**ACTIVITY**
Using the line that contains "sus ataques, solo" as the first line and the last line of the data as the final one, give every line in that range again exactly.

**SUPPLIED INFORMATION**
■ ■ ■ ■
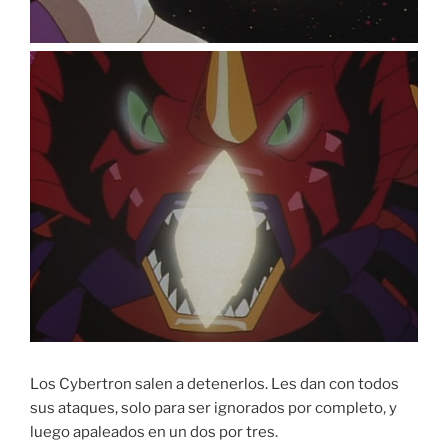
Los Cybertron salen a detenerlos. Les dan con todos
sus ataques, solo para ser ignorados por completo, y
luego apaleados en un dos por tres.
■ ■ ■ ■
**EXERCISE ANSWER**
sus ataques, solo para ser ignorados por completo, y
luego apaleados en un dos por tres.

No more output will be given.